*** Records for the exercise Section Begins ***

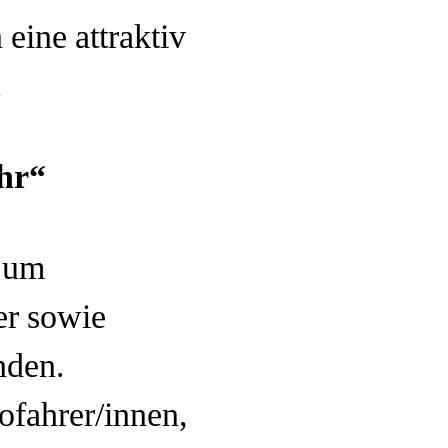
eine attraktiv
.
hr“
, um
er sowie
nden.
fahrer/innen,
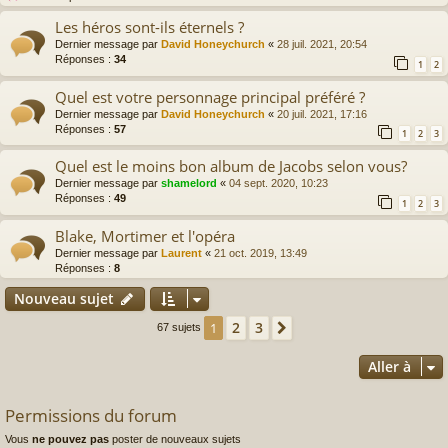
Les héros sont-ils éternels ?
Dernier message par
David Honeychurch
«
28 juil. 2021, 20:54
Réponses :
34
1
2
Quel est votre personnage principal préféré ?
Dernier message par
David Honeychurch
«
20 juil. 2021, 17:16
Réponses :
57
1
2
3
Quel est le moins bon album de Jacobs selon vous?
Dernier message par
shamelord
«
04 sept. 2020, 10:23
Réponses :
49
1
2
3
Blake, Mortimer et l'opéra
Dernier message par
Laurent
«
21 oct. 2019, 13:49
Réponses :
8
Nouveau sujet
2
3
1
Suivante
67 sujets
Aller à
Permissions du forum
Vous
ne pouvez pas
poster de nouveaux sujets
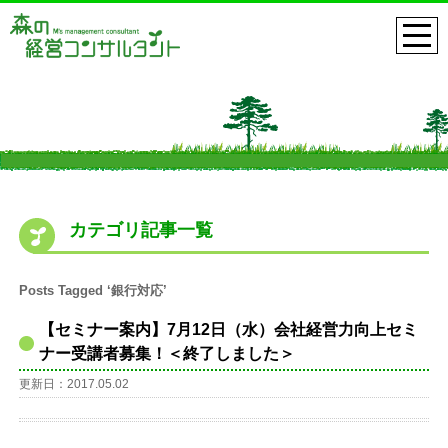
カテゴリ記事一覧
Posts Tagged ‘銀行対応’
【セミナー案内】7月12日（水）会社経営力向上セミ
ナー受講者募集！＜終了しました＞
更新日：2017.05.02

*** Records for the exercise Section Ends ***

_Required work:_ Please retype exactly the lines from the one containing "Nouveau sujet" through the last line of the records, both included, leaving out every picture.

_Exercise response:_
Nouveau sujet
2
3
1
Suivante
67 sujets
Aller à
Permissions du forum
Vous
ne pouvez pas
poster de nouveaux sujets
カテゴリ記事一覧
Posts Tagged ‘銀行対応’
【セミナー案内】7月12日（水）会社経営力向上セミ
ナー受講者募集！＜終了しました＞
更新日：2017.05.02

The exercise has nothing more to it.